2011-06-15

Neo4j for PHP

Update 2011-09-14: I've put a lot of effort into Neo4jPHP since this post was written. It's pretty full-featured and covers almost 100% of the Neo4j REST interface. Anyone interested in playing with Neo4j from PHP should definitely check it out. I would love some feedback!

Lately, I've been playing around with the graph database Neo4j and its application to certain classes of problems. Graph databases are meant to solve problems in domains where data relationships can be multiple levels deep. For example, in a relational database, it's very easy to answer the question "Give me a list of all actors who have been in a movie with Kevin Bacon":
> desc roles;
+-------------+--------------+------+-----+---------+----------------+
| Field       | Type         | Null | Key | Default | Extra          |
+-------------+--------------+------+-----+---------+----------------+
| id          | int(11)      | NO   | PRI | NULL    | auto_increment |
| actor_name  | varchar(100) | YES  |     | NULL    |                |
| role_name   | varchar(100) | YES  |     | NULL    |                |
| movie_title | varchar(100) | YES  |     | NULL    |                |
+-------------+--------------+------+-----+---------+----------------+

> SELECT actor_name, role_name FROM roles WHERE movie_title IN (SELECT DISTINCT movie_title FROM roles WHERE actor_name='Kevin Bacon')
Excuse my use of sub-queries (re-write it to a JOIN in your head if you wish.)

But suppose you want to get the names of all the actors who have been in a movie with someone who has been in a movie with Kevin Bacon. Suddenly, you have yet another JOIN against the same table. Now add a third degree: someone who has been in a movie with someone who has been in a movie with someone who has been in a movie with Kevin Bacon. As you continue to add degrees, the query becomes increasingly unwieldy, harder to maintain, and less performant.

This is precisely the type of problem graph databases are meant to solve: finding paths between pieces of data that may be one or more relationships removed from each other.

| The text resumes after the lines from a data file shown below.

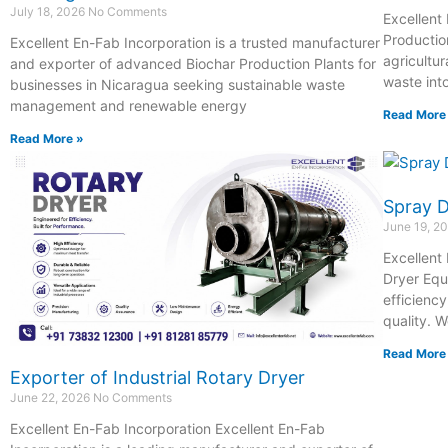
July 18, 2026
No Comments
Excellent
Productio
Excellent En-Fab Incorporation is a trusted manufacturer
agricultur
and exporter of advanced Biochar Production Plants for
waste int
businesses in Nicaragua seeking sustainable waste
management and renewable energy
Read More
Read More »
Spray 
June 19, 2
Excellent
Dryer Equ
efficienc
quality. 
Read More
Exporter of Industrial Rotary Dryer
June 22, 2026
No Comments
Excellent En-Fab Incorporation Excellent En-Fab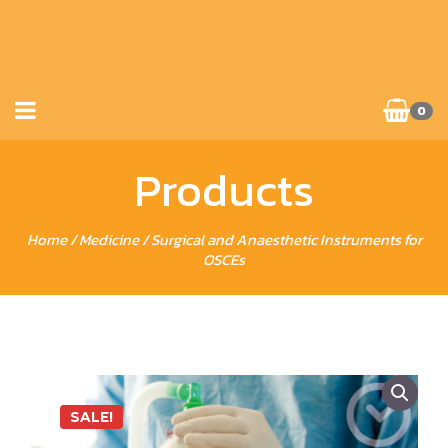
0
Products
Home
/
Medicine
/ Surgical and Anaesthetic Instruments for
OSCEs
SALE!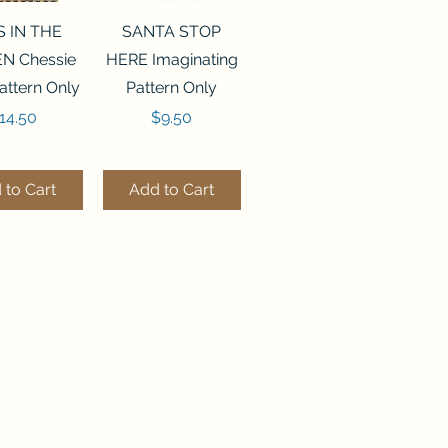
ck View
Quick View
S IN THE
SANTA STOP
N Chessie
HERE Imaginating
attern Only
Pattern Only
rice
Price
14.50
$9.50
 to Cart
Add to Cart
ck View
Quick View
250 BEAD
FLZB-244 BEAD
ANIZER
ORGANIZER
derland
Wonderland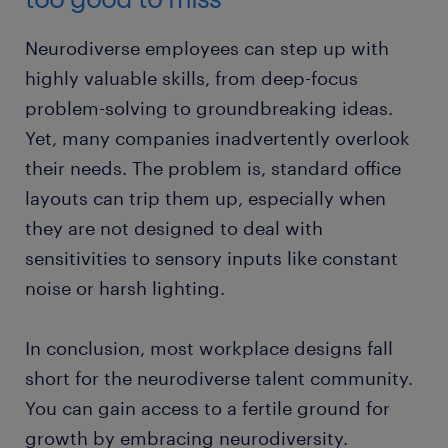
​Neurodiverse employees can step up with
highly valuable skills, from deep-focus
problem-solving to groundbreaking ideas.
Yet, many companies inadvertently overlook
their needs. The problem is, standard office
layouts can trip them up, especially when
they are not designed to deal with
sensitivities to sensory inputs like constant
noise or harsh lighting.
In conclusion, most workplace designs fall
short for the neurodiverse talent community.
You can gain access to a fertile ground for
growth by embracing neurodiversity.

They solve it very elegantly by modeling domain objects as graph nodes and edges (relationships in graph db parlance) and then traversing the graph using well-known and efficient algorithms.

The above example can be very easily modeled this way: every actor is a node, every movie is a node, and every role is a relationship going from the actor to the movie they were in:
Now it becomes very easy to find a path from a given actor to Kevin Bacon.

Neo4j is an open source graph database, with both community and enterprise licensing structures. It supports transactions and can handle billions of nodes and relationships in a single instance. It was originally built to be embedded in Java applications, and most of the documentation and examples are evidence of that. Unfortunately, there is no native PHP wrapper for talking to Neo4j.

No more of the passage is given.